# Social security after contract expiry



## Deilasoul (Sep 2, 2015)

Hi.

I have a 9 month academic school year contract that expires in late June.

I am wondering if I am entitled to social security from the government as I've paid taxes for this entire period.

I am concerned that I won't be allowed to claim this (we call it "jobseekers" in the UK) as this is my first year living in Spain and something tells me 9 months is not enough.

Can anyone shed any light?

Gracias, todos.


----------



## xicoalc (Apr 20, 2010)

Hi

As far as I understand, to get Paro (unemployment benefit) you need to have worked for 365 days (continually or apart). This is a common problem amongst people on temporary or fijo discontinual contracts that after they stop they get no paro. 

I don't know all the ins and outs as I have never had to claim but I am sure others will shed some light. Whilst there may be some emergency money available under some circumstances the general rule of thumb I believe is that no, after being in spain 9 months and working for that period you won't be entitled to anything.


----------



## Deilasoul (Sep 2, 2015)

Thanks for that. 

The Fijo, isn't that a lump sum from my employer at the end of the contract?

I'm sure I heard this. 

That would soften the blow of the non funding while job searching.


----------



## Pesky Wesky (May 10, 2009)

Deilasoul said:


> Thanks for that.
> 
> The Fijo, isn't that a lump sum from my employer at the end of the contract?
> 
> ...


That's the finiquito
Fijo means that you have a permanent contract


----------



## Deilasoul (Sep 2, 2015)

Thank you.

Would I be entitled to anything off my current employer at the end of my contract in Spain that is mandatory?


----------



## Pesky Wesky (May 10, 2009)

Deilasoul said:


> Thank you.
> 
> Would I be entitled to anything off my current employer at the end of my contract in Spain that is mandatory?


I think so.
Here's a link that gives you some basic info about unemployment benefit, which you are not entitled to I think. However, you are always best to go to the horses mouth for this info, in this case your local SEPE office
https://en.wikipedia.org/wiki/Unemployment_benefits_in_Spain


----------



## xicoalc (Apr 20, 2010)

Deilasoul said:


> Thank you.
> 
> Would I be entitled to anything off my current employer at the end of my contract in Spain that is mandatory?

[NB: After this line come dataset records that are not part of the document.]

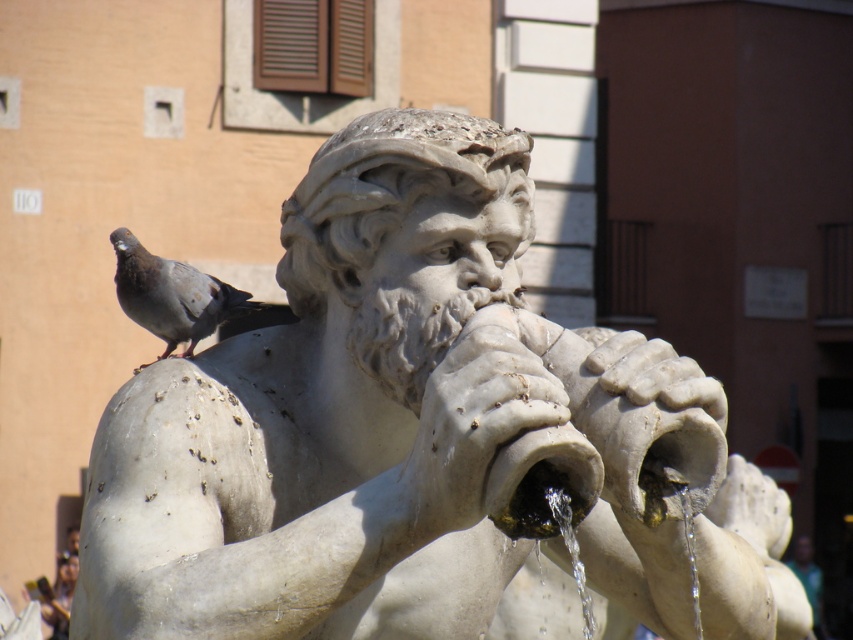 You are standing in front of a classical fountain with a statue of a bearded man playing a double flute. The statue is at the center of the fountain. There is a point marked at coordinates (x=378, y=420). Is this point located on the statue?

The white marble statue at center is represented by point (x=378, y=420), so yes, the point is located on the statue.

You are a photographer trying to capture the statue and the pigeon in the same frame. Based on their positions, will the gray matte pigeon at upper left be partially hidden by the white marble statue at center?

The white marble statue at center is in front of the gray matte pigeon at upper left, so yes, the pigeon will be partially hidden by the statue.

You are standing in front of the fountain and want to take a photo of both the white marble statue at center and the gray matte pigeon at upper left. Which object should you adjust your camera to focus on first to ensure both are in the frame?

You should focus on the white marble statue at center first because it is to the right of the gray matte pigeon at upper left, so adjusting the camera to include both requires starting with the statue on the right and then ensuring the pigeon on the left is also in view.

No, If you take a job that is for 9 months and you sign a 9 month contract you cannot get redundancy money from your employer at the end of the 9 months. If you have a permanent contract it's different. I, for example have a permanent contract full time which I have had for some time. If my employer suddenly does not need me I am entitled to some severance pay but if you accept 9 month contract you cannot expect redundancy at the end of that contract.

What type of contract do you have exactly? If you can shed some light on your contracted conditions that may help?


----------



## BMC77 (Aug 15, 2009)

xicoalc said:


> No, If you take a job that is for 9 months and you sign a 9 month contract you cannot get redundancy money from your employer at the end of the 9 months.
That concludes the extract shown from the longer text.